Cuando tienes delante de ti a cincuenta mil almas saltando,
gritando, bailando, sudando, bebiendo, drogándose y, por encima de todo, con
los brazos en alto izándote hasta el Olimpo del delirio, en esos precisos
minutos, eres el dios del Mambo, del Rock, del Dance y de toda la música que
aún está por llegar. Lo mejor de este asunto es que te paguen por ello. Recibes
una remuneración anterior a tu ascenso celestial y otra posterior, siempre que
se haya llevado a cabo la actuación e independientemente del resultado de la
misma. Entonces ya no eres sólo un dios o un rey. Te conviertes, de manera
fulminante, en el propio Olimpo o trono. Tienes acceso a todos los lujos,
miserias, peticiones, derroches y extravagancias, propias y ajenas.
Para esa gira había conseguido tal status que, allegados,
técnicos, camellos, periodistas a sueldo y demás miembros de mi corte musical, viajábamos en un jet privado rodeados de ostentación y exuberancia. Europa hacía ya unos años que se quedó demasiado pequeña. Este era el momento de atacar la
mina en bruto que representa el mercado asiático. Serían cuatro fechas por las
que llegaría a cobrar más que en todas las realizadas en el viejo continente.
Tel-Aviv, Delhi, Singapur y, cerrando nuestro periplo, Tokio.
Viviendo enclaustrado voluntariamente en este mundo de
fantasía, coloreada por la química, te sientes a salvo de cualquier cosa que
suceda fuera de él. El misil no distinguió entre mi jet privado, un avión de
combate o uno comercial. Aquellas milicias poseídas por el radicalismo
religioso no diferencian, ni quieren diferenciar, entre soldados, viajeros o
fanáticos de lo irreal, como yo. Una vez que el piloto consiguió aterrizar de
manera brusca fuera del territorio de aquellos señores de la guerra, los únicos
supervivientes de mi palacio alado fuimos dos de las azafatas de a bordo, el
comandante de la nave, uno de mis traficantes privados y yo.
Abrí los ojos diez días después del accidente en la cama de
este hospital, en mi ciudad natal, Nápoles. La respuesta a cómo llegué hasta
aquí consistió en un peregrinaje euroasiático que poco tenía que ver con el que
se iba a convertir en primer tour por el continente más extenso del Globo.

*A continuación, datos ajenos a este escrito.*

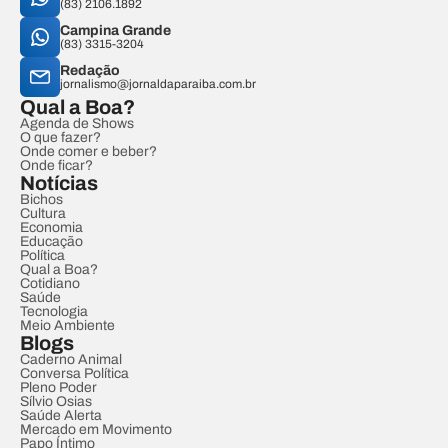
(83) 2106.1892
Campina Grande
(83) 3315-3204
Redação
jornalismo@jornaldaparaiba.com.br
Qual a Boa?
Agenda de Shows
O que fazer?
Onde comer e beber?
Onde ficar?
Notícias
Bichos
Cultura
Economia
Educação
Política
Qual a Boa?
Cotidiano
Saúde
Tecnologia
Meio Ambiente
Blogs
Caderno Animal
Conversa Política
Pleno Poder
Sílvio Osias
Saúde Alerta
Mercado em Movimento
Papo Íntimo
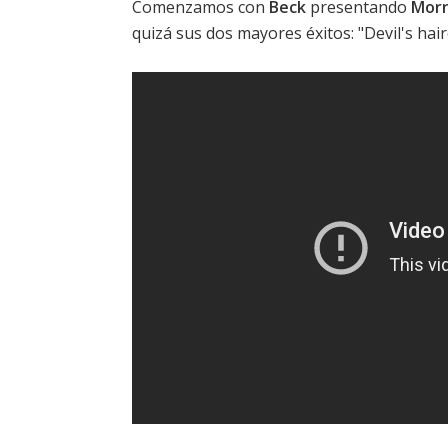
Comenzamos con
Beck
presentando
Morn
quizá sus dos mayores éxitos: "Devil's hair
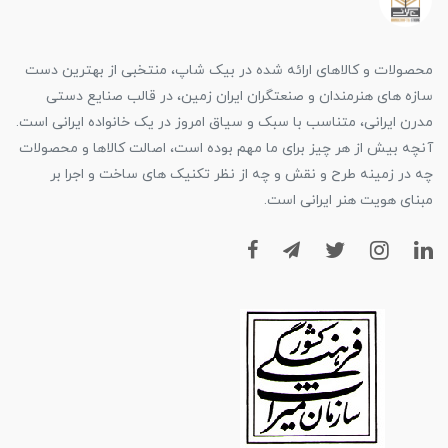
محصولات و کالاهای ارائه شده در بیک شاپ، منتخبی از بهترین دست
سازه های هنرمندان و صنعتگران ایران زمین، در قالب صنایع دستی
مدرن ایرانی، متناسب با سبک و سیاق امروز در یک خانواده ایرانی است.
آنچه بیش از هر چیز برای ما مهم بوده است، اصالت کالاها و محصولات
چه در زمینه طرح و نقش و چه از نظر تکنیک های ساخت و اجرا بر
مبنای هویت هنر ایرانی است.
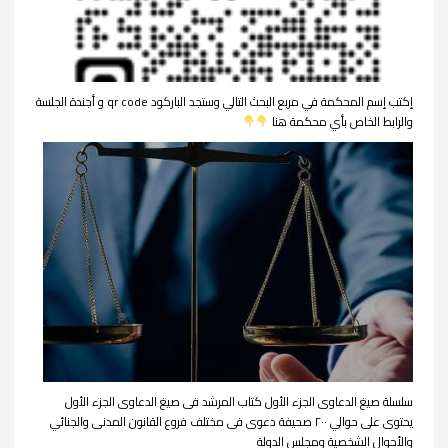
إكتب إسم المحكمة في مربع البحث التالي وستجد الباركود qr code و أجندة الجلسة
والرابط الخاص بأي محكمة هنا
سلسلة صيغ الدعاوى الجزء الأول كتاب المرشد فى صيغ الدعاوى الجزء الأول
يحتوى على حوالي ٢٠٠ صحيفة دعوى فى مختلف فروع القانون المدنى والجنائي
والأحوال الشخصية ومجلس الدولة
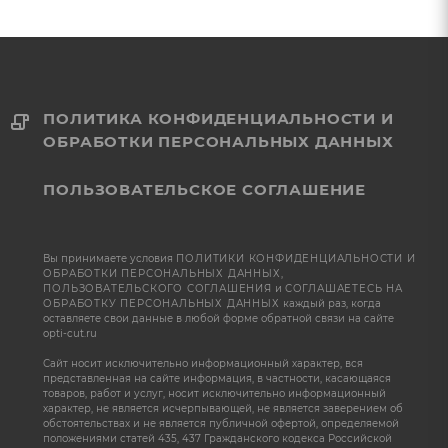
ПОЛИТИКА КОНФИДЕНЦИАЛЬНОСТИ И
ОБРАБОТКИ ПЕРСОНАЛЬНЫХ ДАННЫХ
ПОЛЬЗОВАТЕЛЬСКОЕ СОГЛАШЕНИЕ
Вы принимаете условия
ПОЛИТИКИ КОНФИДЕНЦИАЛЬНОСТИ И
ОБРАБОТКИ ПЕРСОНАЛЬНЫХ ДАННЫХ
,
ПОЛЬЗОВАТЕЛЬСКОГО СОГЛАШЕНИЯ
и
СОГЛАШАЕТЕСЬ НА
ОБРАБОТКУ ПЕРСОНАЛЬНЫХ ДАННЫХ
каждый раз, когда
оставляете свои данные в любой форме обратной связи на сайте
opti-cut.ru
Сайт носит исключительно информационный характер, вся
представленная на сайте информация, в частности, касающаяся
товаров, работ и услуг, носит исключительно информационный
характер, не является исчерпывающей, не является заверением об
обстоятельствах и не является публичной офертой, определяемой
положениями статей 435, 437 Гражданского кодекса Российской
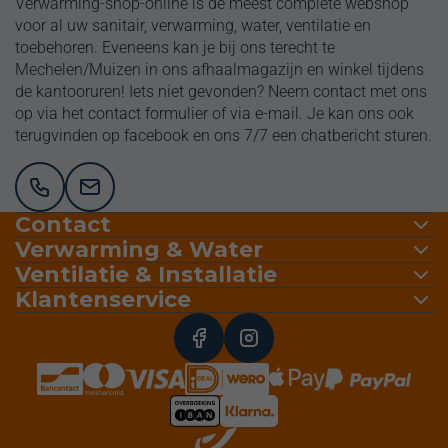
Verwarming-shop-online is de meest complete webshop
voor al uw sanitair, verwarming, water, ventilatie en
toebehoren. Eveneens kan je bij ons terecht te
Mechelen/Muizen in ons afhaalmagazijn en winkel tijdens
de kantooruren! Iets niet gevonden? Neem contact met ons
op via het contact formulier of via e-mail. Je kan ons ook
terugvinden op facebook en ons 7/7 een chatbericht sturen.
Contact
Verwarming & Water
Ventilatie & Installatie
Klantenservice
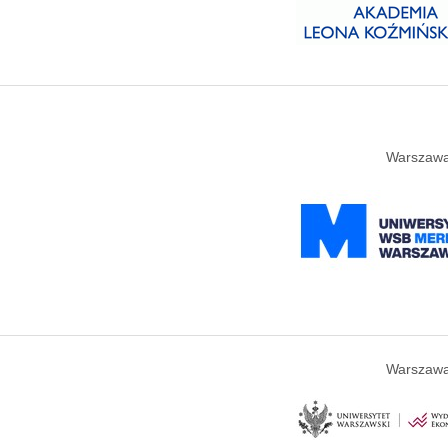
Warszawa
Warszawa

Ya
han pasado tres años de esto. Esta cama se ha convertido en mi espalda, el
personal de enfermaría en mis técnicos de sonido y luces, los doctores en mis
mánagers y los ATS en mis nuevos dealers de estupefacientes legales. Entre
todos me dicen que debo tener esperanza. ¿Esperanza en qué?
Una vez has sido Zeus y Apolo jamás deseas volver a ser
mortal. Ni siquiera la opción del mismísimo Agamenón es suficiente para
conformarse. Ya no existe otra salida que despedirme de todos y de todo: de la
gente cercana, de aquella a la que dejé de importar porque, en realidad, sólo
le interesó mi pomposidad, de la adrenalina del escenario, del calor de los
focos y, sobre todo, de estas cuatro paredes de color y sonidos metálicos que
ocupan todas las horas de mis cinco sentidos. Antes todos mis deseos se
cumplían al instante. Ahora mi último anhelo se alarga en el tiempo. Me
comentaron que la ley iba a cambiar, esa fue mi única esperanza, pero todo
sigue igual. Salí esta mañana en el coche de mi mejor amigo desde Nápoles dirección a Zúrich. He
invertido todo lo que me quedaba en esta última actuación. Cuando me suba al
escenario me despediré poco apoco, pero sonriente. No habrá más de nada. Otros
ocuparán, ya lo han hecho, mi lugar pues el show siempre debe continuar. Yo
nunca pude superar que el mío se convirtiera en una caja de cerillas que se han
ido consumiendo una por una durante treinta y seis meses. Estos párrafos son
los que deberán aglutinarse en mis últimas pistas de grabación. ¡Hasta que la
muerte nos vuelva a unir en su eterna actuación! Mientras tanto: ¡Enjoy life!